Craft EM CLO 2006-1, Ltd. v. Deutsche Bank AG

Craft EM CLO 2006-1, Ltd. v Deutsche Bank AG (2019 NY Slip Op 09091)
Craft EM CLO 2006-1, Ltd. v Deutsche Bank AG
2019 NY Slip Op 09091
Decided on December 19, 2019
Appellate Division, First Department
Published by New York State Law Reporting Bureau pursuant to Judiciary Law § 431.
This opinion is uncorrected and subject to revision before publication in the Official Reports.


Decided on December 19, 2019
Acosta, P.J., Renwick, Manzanet-Daniels, Kapnick, González, JJ.

656152/16 10602A 10602

[*1] Craft EM CLO 2006-1, Ltd., Plaintiff-Appellant,

v

Deutsche Bank AG, Defendant-Respondent.




Wollmuth Maher & Deutsch LLP, New York (Randall R. Rainer of counsel), for appellant.

Jones Day, New York (Jayant W. Tambe of counsel), for respondent.



Orders, Supreme Court, New York County (Charles E. Ramos, J.), entered August 14, 2017, and October 19, 2018, which granted defendant's motion to dismiss the complaint, unanimously affirmed, without costs.

The court, in the order entered October 19, 2018, correctly granted defendant's motion to dismiss pursuant to CPLR 3211(a)(3) for lack of standing.

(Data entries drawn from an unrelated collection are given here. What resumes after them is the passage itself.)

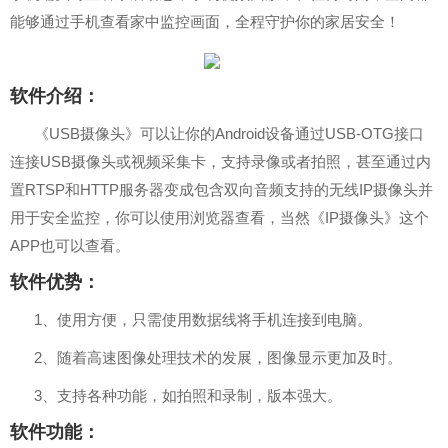
能够通过手机查看家中监控画面，全程守护你的家居安全！
软件介绍：
《USB摄像头》可以让你的Android设备通过USB-OTG接口
连接USB摄像头或视频采集卡，支持录像或者拍照，甚至通过内
置RTSP和HTTP服务器变成包含双向音频支持的无线IP摄像头并
用于安全监控，你可以使用浏览器查看，当然《IP摄像头》这个
APP也可以查看。
软件优势：
1、使用方便，只需使用数据线将手机连接到电脑。
2、随着高速图像处理技术的发展，图像显示更加及时。
3、支持各种功能，如拍照和录制，版本强大。
软件功能：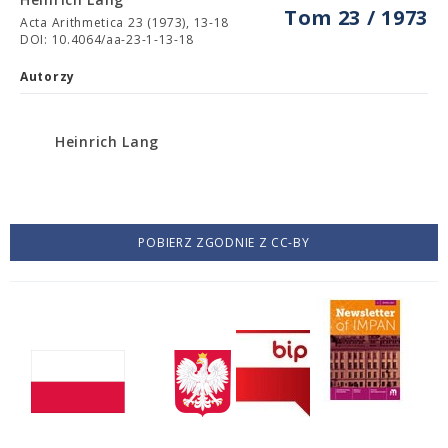
Tom 23 / 1973
Acta Arithmetica 23 (1973), 13-18
DOI: 10.4064/aa-23-1-13-18
Autorzy
Heinrich Lang
POBIERZ ZGODNIE Z CC-BY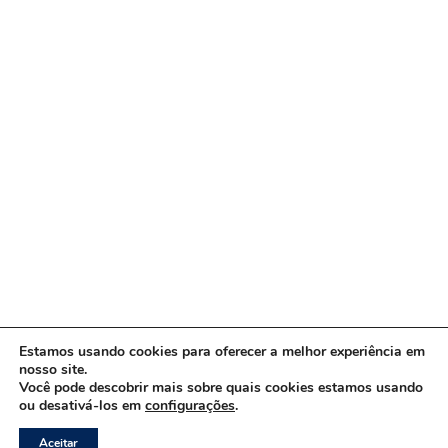
Estamos usando cookies para oferecer a melhor experiência em
nosso site.
Você pode descobrir mais sobre quais cookies estamos usando
ou desativá-los em
configurações
.
Copyright © 2026 www.ACORDA DF
Aceitar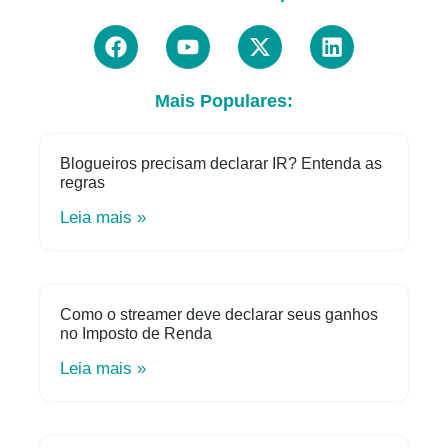
Mais Populares:
Blogueiros precisam declarar IR? Entenda as
regras
Leia mais »
Como o streamer deve declarar seus ganhos
no Imposto de Renda
Leia mais »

Pursuant to the granting clauses in the governing indentures, plaintiff, as issuer of the Class E, F, and G notes, transferred all of its rights under the swap agreements, one pertaining to the class E and F notes and the other to the class G notes, to the trustee. As a result, its prior suit alleging that defendant breached the swap agreements was dismissed for lack of standing (CRAFT EM CLO 2006-1, Ltd. v Deutsche Bank AG, 139 AD3d 638 [1st Dept 2016]).

Plaintiff and the trustee then entered into assignment agreements, dated November 4 and 18, 2016, purporting to assign those claims back to plaintiff and thus to remedy the prior deficiency in standing. Plaintiff then commenced the instant lawsuit. However, the swap agreements require that such further transfer of such rights by the trustee be "pursuant to the [i]ndenture," and the indentures contain no provision authorizing plaintiff, by Issuer Order, to direct the trustee to execute the assignment agreements at issue here. As a result, the assignments were not "pursuant to" the indentures, and the attempted assignments were "null and void," as stated in Section 5.1 of the Schedules to the ISDA Agreement. There is no basis for concluding that this provision is merely a personal covenant (C.U. Annuity Serv. Corp. v Young, 281 AD2d 292, 292 [1st Dept 2001]).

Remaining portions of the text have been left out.